Advances in digital printing have created new opportunities for the packaging sector. In addition to allowing for faster speed-to-market and the ability to order in smaller quantities, digital allows distributors to coordinate the customer’s entire brand, look and feel by the other printed marketing tools with the capabilities of the packaging, Collins said. “In supporting the speed, look and feel of the customer’s ‘brand’ within this new packaging, advances in digital printing now enable other printed support materials to match up with highly consistent color and printing treatments to create a highly coordinated marketing campaign,” he noted. “From product to packaging to marketing to branding, the customer can count on [his or her] provider to deliver professional results without breaking the bank.”
Triangle Printing & Packaging Company has firsthand experience with the benefits of digital. “We had a customer that had 3,000 total units, but within those 3,000 units, there were 14 different SKUs, and each of those SKUs had a unique piece of art on it,” Dohm recalled. “So, we were able to print 3,000 cartons with unique art on 14 different pieces of art very competitively.”
LEAN ON YOUR SUPPLIER
Leveraging the capabilities of your supplier partner is key to attracting long-term accounts. Together, you can match the particular needs of each client or prospect, but open and honest dialogue between both parties must occur. Collins recommended that distributors inquire about their supply-chain partner’s capabilities upfront. “Understand any extra charges or timing on custom orders and get clarification on any questions before you commit to an order,” he said. “Have good communication with their sales representatives and ensure that their customer service team is knowledgeable and available to help when you need them.”

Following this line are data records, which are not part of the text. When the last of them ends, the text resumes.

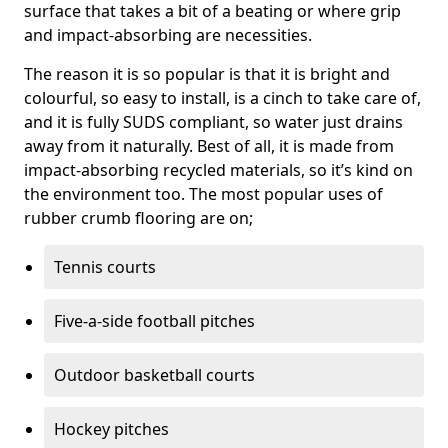
surface that takes a bit of a beating or where grip
and impact-absorbing are necessities.
The reason it is so popular is that it is bright and
colourful, so easy to install, is a cinch to take care of,
and it is fully SUDS compliant, so water just drains
away from it naturally. Best of all, it is made from
impact-absorbing recycled materials, so it’s kind on
the environment too. The most popular uses of
rubber crumb flooring are on;
Tennis courts
Five-a-side football pitches
Outdoor basketball courts
Hockey pitches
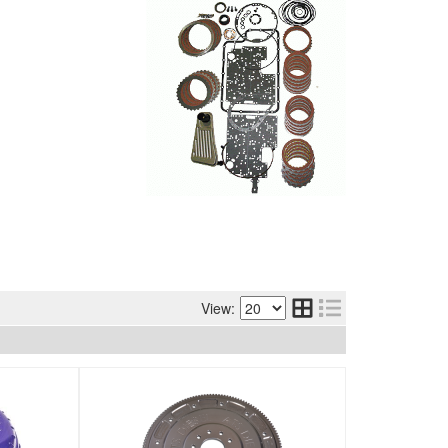
View:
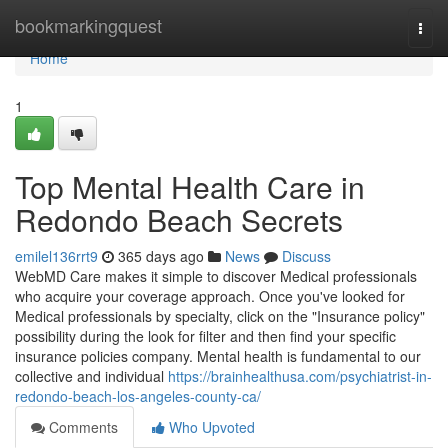
Home
bookmarkingquest
Togg
navi
Home
1
Top Mental Health Care in
Redondo Beach Secrets
emilel136rrt9
365 days ago
News
Discuss
WebMD Care makes it simple to discover Medical professionals
who acquire your coverage approach. Once you've looked for
Medical professionals by specialty, click on the "Insurance policy"
possibility during the look for filter and then find your specific
insurance policies company. Mental health is fundamental to our
collective and individual
https://brainhealthusa.com/psychiatrist-in-
redondo-beach-los-angeles-county-ca/
Comments
Who Upvoted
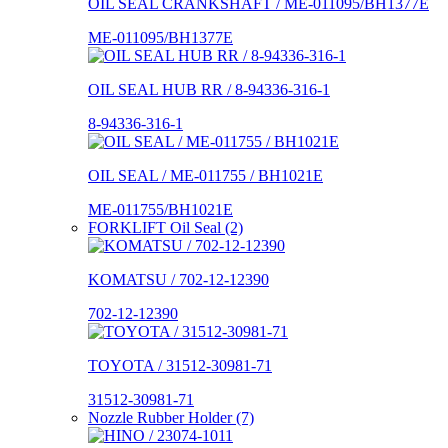
OIL SEAL CRANKSHAFT / ME-011095/BH1377E
ME-011095/BH1377E
OIL SEAL HUB RR / 8-94336-316-1
8-94336-316-1
OIL SEAL / ME-011755 / BH1021E
ME-011755/BH1021E
FORKLIFT Oil Seal (2)
KOMATSU / 702-12-12390
702-12-12390
TOYOTA / 31512-30981-71
31512-30981-71
Nozzle Rubber Holder (7)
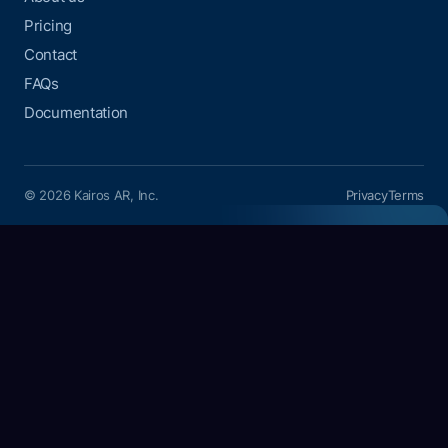
Pricing
Contact
FAQs
Documentation
© 2026 Kairos AR, Inc.
Privacy
Terms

From seminars to facility tours, Triangle Printing & Packaging Company takes a proactive approach with education, having trained more than 30 distributors over the years. “The key ingredient to all of this is making sure distributors understand their clients’ needs,” Dohm said. “Twice this week, I was on the phone on a conference call with one of our distributors and their client, discussing the objectives of a project or a campaign.”
By asking the right questions, Dohm continued, the plant gets the information it needs to make the client happy—a win-win for all. Some questions are basic. For example, when it comes to promotional packaging, ask about distribution. Is the packaging going to be mailed, or is it going to be given out? If it’s a retail product, Dohm said to ask where it will be displayed: a Wal-Mart, a grocery store, a pharmacy, etc. Then, there’s shelf space (how much) and the type of shelving (end cap, top of shelf) to consider.
Also, ask about the price point of the retail product. “A lot of times, ‘under $20’ are considered impulse items and people will make more of a decision there based on the feel/touch aspect than the real benefits of the product,” Dohm mentioned.
Collins added a question of his own. “If a customer is doing an event, ask if they would be reordering the piece instead of a one-time use,” he instructed. “If it’s a one-time use, the cost of ink imprinting instead of hot stamping could be a cost savings.”